The question is: What is the basis of this dialogue across civilizations? Lacking clear direction, some Muslims form coalitions of convenience based on political, social, ethnic, national, racial and regional affinities. Such coalitions endure only as long as the convenience lasts and they quickly dissipate.

Muslims faced these same issues early in the first century after Hijra. Based on the context of the times, the jurists of the day divided the world into Darul Islam and Darul Harab. Such a compartmentalized vision of the globe, even though it emphasized the otherness of the Islamic community at the expense of togetherness, served the Muslims well for five hundred years, that is, until the advent of Chengiz Khan and the Mongols. Communications in the medieval world were poor. Civilizations were isolated in well-defined geographical boundaries and the prides and prejudices of people in one civilization had at worst a marginal impact on their daily lives.

In the thirteenth century, the devastations of the Mongols shattered this worldview. Vast areas of the Islamic world came under the sway of an alien civilization. Unable to stop the Mongols by force of arms, the Muslims fell back on their spiritual roots.

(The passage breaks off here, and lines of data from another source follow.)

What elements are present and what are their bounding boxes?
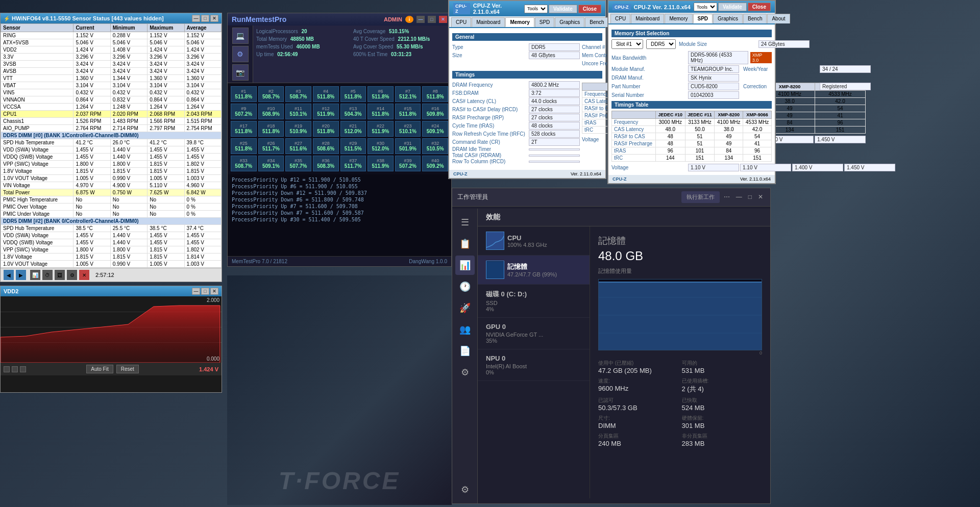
cpuz-tab-mainboard[interactable]: Mainboard	[472, 17, 505, 27]
table-row[interactable]: RING 1.152 V 0.288 V 1.152 V 1.152 V	[1, 32, 222, 39]
memtest-log[interactable]: ProcessPriority Up #12 = 511.900 / 510.0…	[228, 174, 451, 256]
table-row[interactable]: VCCSA 1.264 V 1.248 V 1.264 V 1.264 V	[1, 104, 222, 111]
hwinfo-icon3[interactable]: 🖼	[55, 270, 65, 280]
cpuz-right-close-btn[interactable]: Close	[748, 3, 771, 11]
vdd2-minimize[interactable]: —	[192, 288, 200, 295]
cpuz-drammanuf-value: SK Hynix	[688, 74, 739, 82]
hwinfo-icon2[interactable]: ⏱	[42, 270, 53, 280]
cpuz-right-tools-select[interactable]: Tools	[694, 3, 717, 11]
cpuz-left-tools-select[interactable]: Tools	[524, 5, 548, 13]
cpuz-slot-select[interactable]: Slot #1	[611, 39, 643, 49]
cpuz-right-tab-graphics[interactable]: Graphics	[713, 14, 743, 23]
memtest-computer-icon[interactable]: 💻	[232, 28, 249, 44]
taskmgr-slots-stat: 已使用插槽: 2 (共 4)	[682, 377, 763, 394]
table-row[interactable]: 3VSB 3.424 V 3.424 V 3.424 V 3.424 V	[1, 61, 222, 68]
cpuz-right-tab-bench[interactable]: Bench	[743, 14, 767, 23]
taskmgr-more-btn[interactable]: ⋯	[722, 191, 732, 203]
cpuz-right-tab-spd[interactable]: SPD	[693, 14, 713, 23]
hwinfo-minimize-btn[interactable]: —	[192, 15, 200, 22]
table-row[interactable]: AVSB 3.424 V 3.424 V 3.424 V 3.424 V	[1, 68, 222, 75]
table-row[interactable]: VNNAON 0.864 V 0.832 V 0.864 V 0.864 V	[1, 96, 222, 104]
cpuz-tab-cpu[interactable]: CPU	[451, 17, 471, 27]
hwinfo-icon1[interactable]: 📊	[30, 270, 40, 280]
cpuz-type-select[interactable]: DDR5	[646, 39, 676, 49]
memtest-info-icon[interactable]: i	[405, 16, 413, 23]
taskmgr-new-task-btn[interactable]: 執行新工作	[681, 191, 720, 203]
table-row[interactable]: 3.3V 3.296 V 3.296 V 3.296 V 3.296 V	[1, 54, 222, 61]
memtest-minimize[interactable]: —	[416, 16, 425, 23]
table-row[interactable]: VDDQ (SWB) Voltage 1.455 V 1.440 V 1.455…	[1, 154, 222, 161]
taskmgr-nav-performance[interactable]: 📊	[455, 256, 475, 275]
vdd2-reset-btn[interactable]: Reset	[116, 365, 139, 373]
table-row[interactable]: PMIC High Temperature No No No 0 %	[1, 196, 222, 204]
taskmgr-pagedpool-label: 分頁集區	[598, 433, 679, 440]
cpuz-tab-memory[interactable]: Memory	[505, 17, 534, 27]
taskmgr-disk-item[interactable]: 磁碟 0 (C: D:) SSD 4%	[478, 285, 590, 318]
table-row[interactable]: ATX+5VSB 5.046 V 5.046 V 5.046 V 5.046 V	[1, 39, 222, 46]
table-row[interactable]: VIN Voltage 4.970 V 4.900 V 5.110 V 4.96…	[1, 182, 222, 189]
taskmgr-memory-item[interactable]: 記憶體 47.2/47.7 GB (99%)	[478, 256, 590, 285]
cpuz-right-validate-btn[interactable]: Validate	[718, 3, 747, 11]
taskmgr-nav-hamburger[interactable]: ☰	[455, 213, 475, 232]
sensor-maximum: 1.455 V	[148, 232, 184, 239]
table-row[interactable]: VDD2 1.424 V 1.408 V 1.424 V 1.424 V	[1, 46, 222, 54]
hwinfo-icon4[interactable]: ⚙	[67, 270, 77, 280]
taskmgr-nav-services[interactable]: ⚙	[455, 363, 475, 382]
table-row[interactable]: VPP (SWC) Voltage 1.800 V 1.800 V 1.815 …	[1, 161, 222, 168]
vdd2-close[interactable]: ✕	[210, 288, 218, 295]
table-row[interactable]: VDD (SWA) Voltage 1.455 V 1.440 V 1.455 …	[1, 146, 222, 154]
memtest-gear-icon[interactable]: ⚙	[232, 46, 249, 62]
taskmgr-nav-processes[interactable]: 📋	[455, 234, 475, 253]
taskmgr-gpu-item[interactable]: GPU 0 NVIDIA GeForce GT ... 35%	[478, 318, 590, 349]
taskmgr-minimize-btn[interactable]: —	[734, 191, 744, 203]
table-row[interactable]: VBAT 3.104 V 3.104 V 3.104 V 3.104 V	[1, 82, 222, 89]
hwinfo-maximize-btn[interactable]: □	[201, 15, 209, 22]
hwinfo-arrow-right[interactable]: ▶	[16, 270, 26, 280]
taskmgr-nav-users[interactable]: 👥	[455, 320, 475, 339]
taskmgr-nav-settings[interactable]: ⚙	[455, 480, 475, 499]
taskmgr-npu-item[interactable]: NPU 0 Intel(R) AI Boost 0%	[478, 349, 590, 381]
table-row[interactable]: AIO_PUMP 2.764 RPM 2.714 RPM 2.797 RPM 2…	[1, 125, 222, 132]
taskmgr-nav-apphistory[interactable]: 🕐	[455, 277, 475, 296]
cpuz-left-validate-btn[interactable]: Validate	[549, 5, 577, 13]
table-row[interactable]: 1.0V VOUT Voltage 1.005 V 0.990 V 1.005 …	[1, 175, 222, 182]
hwinfo-arrow-left[interactable]: ◀	[4, 270, 14, 280]
cpuz-tab-spd[interactable]: SPD	[535, 17, 555, 27]
table-row[interactable]: 1.8V Voltage 1.815 V 1.815 V 1.815 V 1.8…	[1, 253, 222, 261]
cpuz-right-tab-cpu[interactable]: CPU	[610, 14, 630, 23]
sensor-current: 1.264 V	[74, 104, 110, 111]
memtest-camera-icon[interactable]: 📷	[232, 64, 249, 81]
cpuz-left-close-btn[interactable]: Close	[578, 5, 601, 13]
sensor-current: No	[74, 204, 110, 211]
cpuz-tab-graphics[interactable]: Graphics	[555, 17, 584, 27]
table-row[interactable]: PMIC Under Voltage No No No 0 %	[1, 211, 222, 218]
table-row[interactable]: PMIC Over Voltage No No No 0 %	[1, 204, 222, 211]
taskmgr-close-btn[interactable]: ✕	[756, 191, 765, 203]
table-row[interactable]: VTT 1.360 V 1.344 V 1.360 V 1.360 V	[1, 75, 222, 82]
vdd2-autofit-btn[interactable]: Auto Fit	[86, 365, 113, 373]
cpuz-right-tab-mainboard[interactable]: Mainboard	[631, 14, 664, 23]
cpuz-right-tab-memory[interactable]: Memory	[665, 14, 692, 23]
table-row[interactable]: Chassis1 1.526 RPM 1.483 RPM 1.566 RPM 1…	[1, 118, 222, 125]
cpuz-tab-bench[interactable]: Bench	[585, 17, 608, 27]
table-row[interactable]: VDDQ (SWB) Voltage 1.455 V 1.440 V 1.455…	[1, 239, 222, 246]
table-row[interactable]: 1.0V VOUT Voltage 1.005 V 0.990 V 1.005 …	[1, 261, 222, 268]
cpuz-right-tab-about[interactable]: About	[767, 14, 790, 23]
table-row[interactable]: VIN5 0.432 V 0.432 V 0.432 V 0.432 V	[1, 89, 222, 96]
vdd2-maximize[interactable]: □	[201, 288, 209, 295]
taskmgr-maximize-btn[interactable]: □	[746, 191, 754, 203]
table-row[interactable]: CPU1 2.037 RPM 2.020 RPM 2.068 RPM 2.043…	[1, 111, 222, 118]
table-row[interactable]: SPD Hub Temperature 38.5 °C 25.5 °C 38.5…	[1, 225, 222, 232]
memtest-maximize[interactable]: □	[428, 16, 436, 23]
hwinfo-icon5[interactable]: ✕	[79, 270, 89, 280]
table-row[interactable]: VPP (SWC) Voltage 1.800 V 1.800 V 1.815 …	[1, 246, 222, 253]
hwinfo-close-btn[interactable]: ✕	[210, 15, 218, 22]
table-row[interactable]: SPD Hub Temperature 41.2 °C 26.0 °C 41.2…	[1, 139, 222, 146]
taskmgr-nav-details[interactable]: 📄	[455, 341, 475, 361]
memtest-close[interactable]: ✕	[439, 16, 447, 23]
taskmgr-nav-startup[interactable]: 🚀	[455, 298, 475, 318]
table-row[interactable]: VDD (SWA) Voltage 1.455 V 1.440 V 1.455 …	[1, 232, 222, 239]
table-row[interactable]: 1.8V Voltage 1.815 V 1.815 V 1.815 V 1.8…	[1, 168, 222, 175]
taskmgr-cpu-item[interactable]: CPU 100% 4.83 GHz	[478, 226, 590, 256]
table-row[interactable]: Total Power 6.875 W 0.750 W 7.625 W 6.84…	[1, 189, 222, 196]
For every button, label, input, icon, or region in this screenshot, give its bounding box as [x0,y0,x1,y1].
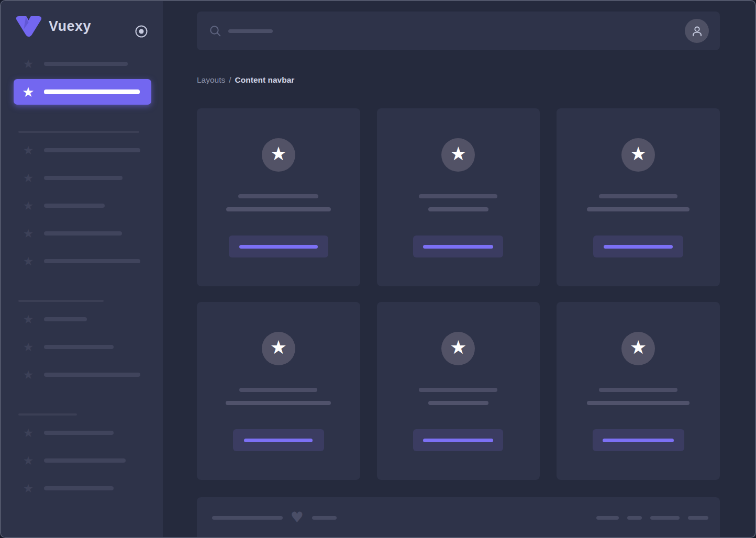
breadcrumb-parent[interactable]: Layouts [197,75,225,85]
menu-label-skeleton [44,458,126,463]
menu-label-skeleton [44,231,122,236]
sidebar-menu-item[interactable]: ★ [1,193,163,218]
star-icon: ★ [22,144,35,156]
sidebar-menu-item[interactable]: ★ [1,420,163,445]
footer-text-skeleton [212,516,283,520]
menu-label-skeleton [44,317,87,321]
card-avatar: ★ [621,138,655,172]
footer-text-skeleton [312,516,337,520]
card-avatar: ★ [621,332,655,365]
brand-name: Vuexy [49,18,91,35]
card-action-button[interactable] [229,236,328,257]
sidebar-menu-item[interactable]: ★ [1,138,163,163]
footer-link-skeleton [627,516,642,520]
card-subtitle-skeleton [226,207,331,211]
menu-label-skeleton [44,176,123,180]
feature-card: ★ [557,108,720,286]
card-action-button[interactable] [413,236,503,257]
card-avatar: ★ [262,332,295,365]
heart-icon: ♥ [291,512,304,523]
card-subtitle-skeleton [226,401,331,405]
card-avatar: ★ [262,138,295,172]
sidebar-nav: ★ ★ ★ ★ ★ ★ ★ ★ ★ ★ ★ ★ ★ [1,51,163,501]
sidebar-section: ★ ★ ★ [1,413,163,501]
sidebar-menu-item[interactable]: ★ [1,165,163,190]
search-icon [209,25,221,37]
star-icon: ★ [450,144,466,163]
sidebar-menu-item[interactable]: ★ [1,51,163,76]
footer-card: ♥ [197,497,720,538]
breadcrumb: Layouts / Content navbar [197,75,720,85]
card-subtitle-skeleton [587,401,690,405]
card-title-skeleton [599,388,677,392]
button-label-skeleton [423,439,493,442]
star-icon: ★ [22,255,35,267]
button-label-skeleton [423,245,493,249]
button-label-skeleton [603,439,674,442]
card-title-skeleton [419,388,497,392]
sidebar-menu-item[interactable]: ★ [1,249,163,274]
card-action-button[interactable] [413,429,503,451]
card-title-skeleton [419,194,497,198]
star-icon: ★ [630,144,647,163]
menu-label-skeleton [44,259,140,263]
radio-circle-icon[interactable] [135,25,148,38]
sidebar-menu-item[interactable]: ★ [1,448,163,473]
user-avatar-button[interactable] [685,19,709,43]
star-icon: ★ [22,368,35,381]
search-placeholder-skeleton [228,29,273,33]
star-icon: ★ [22,58,35,70]
menu-label-skeleton [44,148,140,152]
footer-link-skeleton [596,516,619,520]
card-action-button[interactable] [593,236,683,257]
sidebar-menu-item[interactable]: ★ [1,307,163,332]
section-title-skeleton [18,413,77,416]
star-icon: ★ [22,199,35,212]
star-icon: ★ [22,172,35,184]
feature-card: ★ [557,302,720,480]
search-input[interactable] [209,25,685,37]
card-title-skeleton [239,388,317,392]
feature-card: ★ [197,302,360,480]
vuexy-logo-icon [16,16,42,37]
card-action-button[interactable] [593,429,684,451]
menu-label-skeleton [44,62,128,66]
sidebar-menu-item[interactable]: ★ [1,476,163,501]
card-subtitle-skeleton [587,207,690,211]
sidebar-menu-item[interactable]: ★ [1,221,163,246]
sidebar-menu-item[interactable]: ★ [14,79,151,105]
card-action-button[interactable] [233,429,324,451]
star-icon: ★ [270,338,287,357]
star-icon: ★ [22,454,35,467]
card-avatar: ★ [441,138,475,172]
menu-label-skeleton [44,431,114,435]
footer-link-skeleton [650,516,680,520]
star-icon: ★ [630,338,647,357]
breadcrumb-separator: / [229,75,231,85]
sidebar-section: ★ ★ ★ [1,300,163,387]
footer-links [596,516,708,520]
menu-label-skeleton [44,373,140,377]
logo-link[interactable]: Vuexy [1,1,163,51]
feature-card: ★ [197,108,360,286]
star-icon: ★ [22,313,35,326]
main-content: Layouts / Content navbar ★ ★ ★ [163,1,755,537]
button-label-skeleton [239,245,318,249]
button-label-skeleton [604,245,673,249]
menu-label-skeleton [44,345,114,349]
sidebar-menu-item[interactable]: ★ [1,334,163,360]
star-icon: ★ [450,338,466,357]
section-title-skeleton [18,300,104,302]
menu-label-skeleton [44,486,114,490]
section-title-skeleton [18,131,139,133]
sidebar-menu-item[interactable]: ★ [1,362,163,387]
star-icon: ★ [22,341,35,353]
sidebar: Vuexy ★ ★ ★ ★ ★ ★ ★ ★ ★ [1,1,163,537]
app-window: Vuexy ★ ★ ★ ★ ★ ★ ★ ★ ★ [0,0,756,538]
button-label-skeleton [244,439,313,442]
user-icon [691,25,704,38]
card-subtitle-skeleton [428,401,488,405]
sidebar-section: ★ ★ ★ ★ ★ [1,131,163,274]
feature-card: ★ [377,302,540,480]
menu-label-skeleton [44,89,140,94]
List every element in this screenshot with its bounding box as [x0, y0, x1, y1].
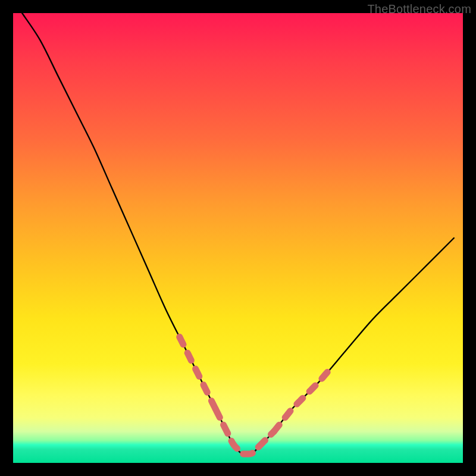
- curve-group: [22, 13, 454, 455]
- chart-container: TheBottleneck.com: [0, 0, 476, 476]
- highlight-right: [274, 371, 328, 431]
- bottleneck-curve-path: [22, 13, 454, 455]
- plot-area: [13, 13, 463, 463]
- bottleneck-curve-svg: [13, 13, 463, 463]
- highlight-valley: [215, 409, 274, 454]
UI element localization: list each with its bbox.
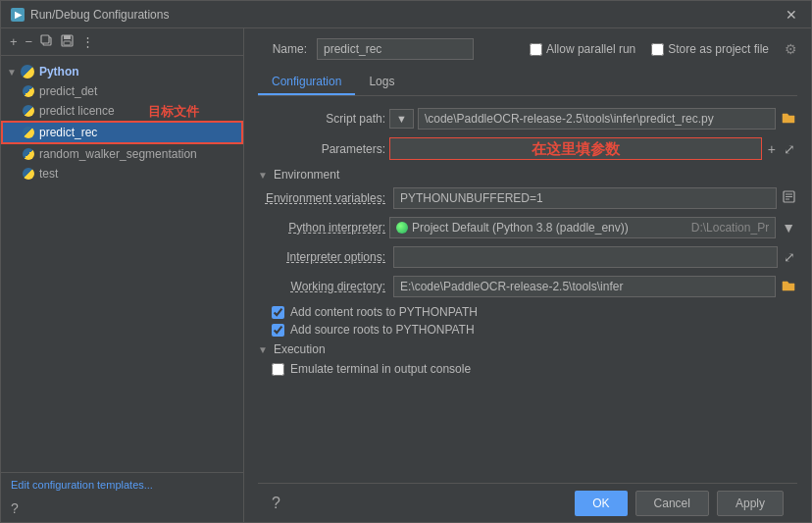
interp-options-row: Interpreter options: ⤢ (258, 246, 797, 268)
parameters-wrapper: 在这里填参数 (389, 137, 762, 160)
list-item[interactable]: predict_det (1, 81, 243, 101)
working-dir-folder-icon[interactable] (780, 277, 797, 296)
environment-section-header[interactable]: ▼ Environment (258, 168, 797, 182)
store-project-label: Store as project file (668, 42, 769, 56)
item-label: predict licence (39, 104, 115, 118)
interpreter-dropdown-icon[interactable]: ▼ (780, 218, 797, 237)
list-item[interactable]: random_walker_segmentation (1, 144, 243, 164)
allow-parallel-checkbox[interactable] (530, 43, 542, 56)
interpreter-status-dot (396, 222, 408, 234)
name-label: Name: (258, 42, 307, 56)
copy-config-button[interactable] (37, 32, 56, 52)
svg-rect-1 (41, 35, 49, 43)
ok-button[interactable]: OK (575, 491, 627, 516)
target-file-annotation: 目标文件 (148, 103, 199, 121)
python-interp-label: Python interpreter: (258, 221, 385, 235)
file-icon (23, 148, 34, 160)
title-bar-left: ▶ Run/Debug Configurations (11, 8, 169, 22)
interp-options-expand-icon[interactable]: ⤢ (782, 247, 797, 267)
item-label: random_walker_segmentation (39, 147, 197, 161)
tab-logs[interactable]: Logs (355, 70, 408, 95)
add-config-button[interactable]: + (7, 32, 21, 51)
script-path-dropdown[interactable]: ▼ (389, 109, 414, 129)
bottom-bar: ? OK Cancel Apply (258, 483, 797, 522)
help-button[interactable]: ? (272, 495, 280, 512)
interp-options-wrapper: ⤢ (393, 246, 797, 268)
form-area: Script path: ▼ Parameters: 在这里填参数 + ⤢ (258, 108, 797, 483)
execution-section-header[interactable]: ▼ Execution (258, 342, 797, 356)
working-dir-wrapper (393, 276, 797, 297)
checkbox-group: Allow parallel run Store as project file… (530, 41, 797, 57)
settings-gear-icon[interactable]: ⚙ (785, 41, 797, 57)
list-item[interactable]: predict licence 目标文件 (1, 101, 243, 121)
list-item[interactable]: test (1, 164, 243, 183)
interpreter-value: Project Default (Python 3.8 (paddle_env)… (412, 221, 687, 235)
script-path-row: Script path: ▼ (258, 108, 797, 130)
parameters-label: Parameters: (258, 142, 385, 156)
help-icon[interactable]: ? (11, 500, 19, 516)
environment-section: ▼ Environment Environment variables: (258, 168, 797, 337)
file-icon (23, 127, 34, 138)
group-arrow: ▼ (7, 67, 17, 78)
store-project-item: Store as project file (651, 42, 769, 56)
interp-options-input[interactable] (393, 246, 778, 268)
interpreter-path: D:\Location_Pr (691, 221, 769, 235)
script-path-label: Script path: (258, 112, 385, 126)
file-icon (23, 105, 34, 117)
execution-section: ▼ Execution Emulate terminal in output c… (258, 342, 797, 376)
python-group-icon (21, 65, 34, 78)
interpreter-select[interactable]: Project Default (Python 3.8 (paddle_env)… (389, 217, 776, 238)
tab-bar: Configuration Logs (258, 70, 797, 96)
add-content-roots-checkbox[interactable] (272, 306, 284, 319)
remove-config-button[interactable]: − (23, 32, 36, 51)
run-debug-dialog: ▶ Run/Debug Configurations ✕ + − ⋮ (0, 0, 812, 523)
item-label: predict_rec (39, 126, 97, 139)
env-arrow-icon: ▼ (258, 170, 268, 181)
cancel-button[interactable]: Cancel (635, 491, 709, 516)
env-vars-edit-icon[interactable] (781, 188, 797, 208)
python-group: ▼ Python predict_det predict licence 目标文… (1, 60, 243, 185)
add-source-roots-checkbox[interactable] (272, 324, 284, 337)
script-path-input[interactable] (418, 108, 776, 130)
more-config-button[interactable]: ⋮ (78, 32, 97, 51)
script-path-folder-icon[interactable] (780, 109, 797, 129)
add-content-roots-label: Add content roots to PYTHONPATH (290, 305, 478, 319)
add-content-roots-row: Add content roots to PYTHONPATH (258, 305, 797, 319)
env-vars-label: Environment variables: (258, 191, 385, 205)
params-add-icon[interactable]: + (766, 139, 778, 159)
env-vars-input[interactable] (393, 187, 777, 209)
exec-arrow-icon: ▼ (258, 344, 268, 355)
store-project-checkbox[interactable] (651, 43, 664, 56)
right-panel: Name: Allow parallel run Store as projec… (244, 28, 811, 522)
svg-rect-3 (64, 35, 71, 39)
edit-templates-link[interactable]: Edit configuration templates... (11, 479, 153, 491)
save-config-button[interactable] (58, 32, 76, 52)
name-input[interactable] (317, 38, 474, 60)
dialog-icon: ▶ (11, 8, 25, 22)
python-group-header[interactable]: ▼ Python (1, 62, 243, 81)
file-icon (23, 168, 34, 180)
main-content: + − ⋮ ▼ Python (1, 28, 811, 522)
working-dir-label: Working directory: (258, 280, 385, 293)
working-dir-row: Working directory: (258, 276, 797, 297)
emulate-terminal-label: Emulate terminal in output console (290, 362, 471, 376)
left-toolbar: + − ⋮ (1, 28, 243, 56)
svg-rect-4 (64, 41, 71, 45)
env-vars-row: Environment variables: (258, 187, 797, 209)
parameters-input[interactable] (390, 138, 761, 159)
dialog-title: Run/Debug Configurations (30, 8, 169, 22)
config-tree: ▼ Python predict_det predict licence 目标文… (1, 56, 243, 472)
close-button[interactable]: ✕ (782, 7, 801, 23)
interp-options-label: Interpreter options: (258, 250, 385, 264)
python-group-label: Python (39, 65, 79, 78)
execution-label: Execution (274, 342, 326, 356)
tab-configuration[interactable]: Configuration (258, 70, 355, 95)
working-dir-input[interactable] (393, 276, 776, 297)
apply-button[interactable]: Apply (717, 491, 784, 516)
emulate-terminal-row: Emulate terminal in output console (258, 362, 797, 376)
emulate-terminal-checkbox[interactable] (272, 363, 284, 376)
params-expand-icon[interactable]: ⤢ (782, 139, 797, 159)
add-source-roots-row: Add source roots to PYTHONPATH (258, 323, 797, 337)
list-item[interactable]: predict_rec (1, 121, 243, 144)
env-vars-wrapper (393, 187, 797, 209)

Civilizations are tested by fire just as individuals are. Civilizations that endure are the ones that grow with every test, drawing strength from adversity, reinventing themselves even as old paradigms are shattered and new ones are created.

The Mongol period was also one of the most creative in spirituality. Even amidst the devastations of the age, it produced spiritual and intellectual giants who articulated new modes for civilizational dialogue. It was at the height of Mongol onslaught, in the year 1273, twenty-one years after the fall of Baghdad to Hulagu Khan, that the great scholar Nasiruddin al Tusi of Persia wrote his treatise Akhlaq e Nasiri. This book, so little known today, laid the basis for dialogue with honor between Muslims and non-Muslims. Centuries later, it provided the basis for the magnificent Mogul Empire in India and Pakistan. It was this civilization that produced the great Jami Masjid of Delhi, the Badshahi mosque of Lahore and the Taj Mahal of Agra. Was it extremism that produced these magnificent monuments? No, it was love that gave birth to them. They were products of age of tasawwuf, which was dominated by the likes of Shaikh Ahmed Sirhindi and Shaikh Salim Chishti. Great architecture does not spring from the mind; it is a reflection of the heart of a civilization

In the latter part of the seventeenth century, because of internal political developments, the world of Islam moved back from taqwa to fatwa, from a dialogue across civilizations based on Akhlaq, Adl and Ehsan to a dialogue based on rules and regulations. Conflicts ensued between Muslim and Christian, and Muslim and Hindu that continue to this day.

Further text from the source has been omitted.